Dans un précédent article, il a été question de se pencher sur la politique monétaire appliquée par l’Union Européenne (plus précisément par la Banque Centrale). Or, en économie, il est communément admis qu’une politique économique complète (ou ’’policy mix’’) se compose d’un volet monétaire d’une part, et d’un volet budgétaire de l’autre. C’est de cette deuxième partie qu’il sera question ici.

Comme cela a été dit, cette politique monétaire peut être améliorée, mais elle reste, au vu d’une comparaison internationale, correcte. Si déficience de la politique économique de l’UE il y a, et c’est le cas je pense, elle doit donc se situer au cœur de ce second volet.

Avant tout, il est primordial de comprendre qu’il n’existe de ’’policy mix’’ ni pour l’UE, ni pour la zone euro.

Dans le premier cas, l’UE dispose d’une politique budgétaire mais pas de politique monétaire, cette dernière ne s’appliquant qu’à la zone euro. Dans le second, la zone euro a une politique monétaire mais pas de politique budgétaire spécifique. On voit donc une dichotomie fondamentale qui ne peut à priori que faire problème.

Le budget de l’UE

Le budget européen, si on le regarde à travers le prisme fédéraliste, est, disons-le, ridiculement maigre : il s’élève à 112 G€(milliards d’euros) pour l’année 2006 autant du côté des recettes que des dépenses, le budget européen étant dans les textes nécessairement en équilibre (ou en excédent).

Les autres budgets fédéraux sont difficilement comparables : les dépenses s’élèvent à 181 G€ pour le Canada, 262 G€ pour l’Allemagne, 2010 G€ pour les Etats-Unis... En part du PIB les différences sont encore plus fortes : 1.05% du PIB pour l’UE, 19.9% pour les Etats-Unis et 11.4% pour l’Allemagne ! Les dépenses du budget national français, quant à elles, s’élèvent à 300 G€.

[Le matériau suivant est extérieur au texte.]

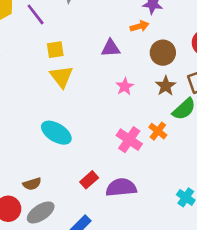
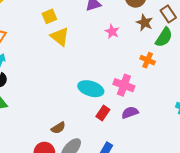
cyan ellipse: (56, 133) -> (91, 89), moved
pink cross: (129, 140) -> (124, 85), moved
purple semicircle: (121, 187) -> (130, 112), size x0.7

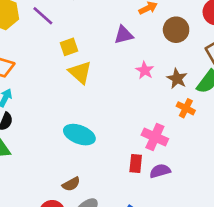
brown star: (145, 23) -> (177, 79), moved
cyan ellipse: (91, 89) -> (79, 135), moved
red rectangle: (103, 113) -> (136, 163), moved, turned -32

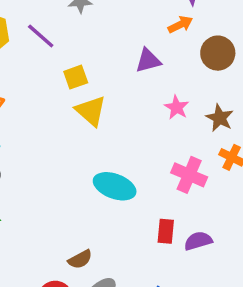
cyan ellipse: (79, 135) -> (115, 186), moved
pink cross: (155, 137) -> (189, 175), moved

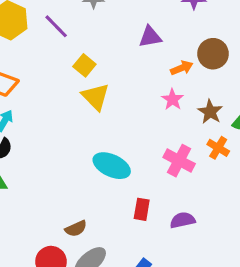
orange arrow: (180, 25) -> (182, 68), moved
purple triangle: (148, 61) -> (150, 37), moved
yellow square: (76, 77) -> (84, 65), turned -35
red rectangle: (166, 231) -> (142, 209), moved

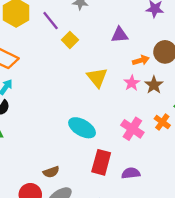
yellow square: (84, 65) -> (70, 40), moved
yellow triangle: (96, 97) -> (97, 78), moved
brown star: (210, 112) -> (154, 85), moved
red rectangle: (142, 209) -> (101, 162), size x1.5

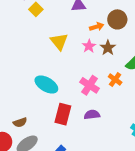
purple semicircle: (131, 173) -> (92, 115), moved

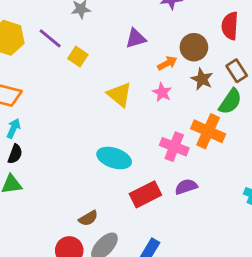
brown star: (108, 48) -> (202, 79), moved
orange cross: (115, 80) -> (208, 131), size x1.6
red rectangle: (63, 114) -> (145, 194), turned 60

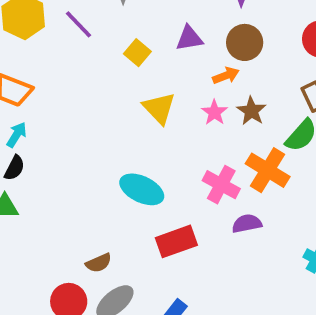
brown circle: (194, 47) -> (245, 42), moved
yellow square: (78, 57) -> (137, 53), moved
brown star: (202, 79) -> (251, 111), moved
purple semicircle: (186, 187) -> (247, 224), moved

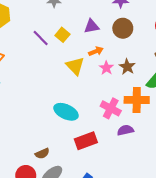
purple line: (79, 24) -> (41, 38), moved
orange arrow: (226, 76) -> (96, 51), moved
orange cross: (268, 170) -> (137, 100), turned -30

Ce budget est élaboré par le Conseil qui dispose d’un avant-projet de la Commission. Il doit ensuite être voté dans les mêmes termes par le Conseil et le Parlement (qui peut proposer des amendements). En règle générale, le Conseil tire le budget vers le bas (en valeur), le Parlement, vers le haut.

Recettes...

En ce qui concerne les recettes, elles se divisent en 3 catégories principales (auxquelles s’ajoutent les réserves reportées d’une année sur l’autre en cas de budget excédentaire et d’autres postes moins importants...) :

=> Les ressources « RNB », sont les contributions apportées par les pays membres et calculées sur la base de 0.5% du Revenu National Brut (RNB) de chaque pays membre, c’est-à-dire, pour faire simple, le PIB, a quelques transferts internationaux près.

=> Les ressources « TVA », sont aussi apportées par les pays membres, cette contribution est calculée pour l’essentiel sur la base de la TVA prélevée par chaque Etat.

A ces deux taxes, ponctionnées directement sur la fiscalité nationale [1] s’ajoutent les droits de douane perçus sur certaines importations en provenance de régions du monde situées en dehors même de l’union douanière européenne (sur les produits agricoles, par exemple...).

...et dépenses

Pour ce qui est des dépenses, notons d’abord que l’administration fonctionne avec un peu moins de 7 G€, soit moins de 6% du budget européen. Belle efficacité si l’on compare aux 45% du budget qui ont cours en France !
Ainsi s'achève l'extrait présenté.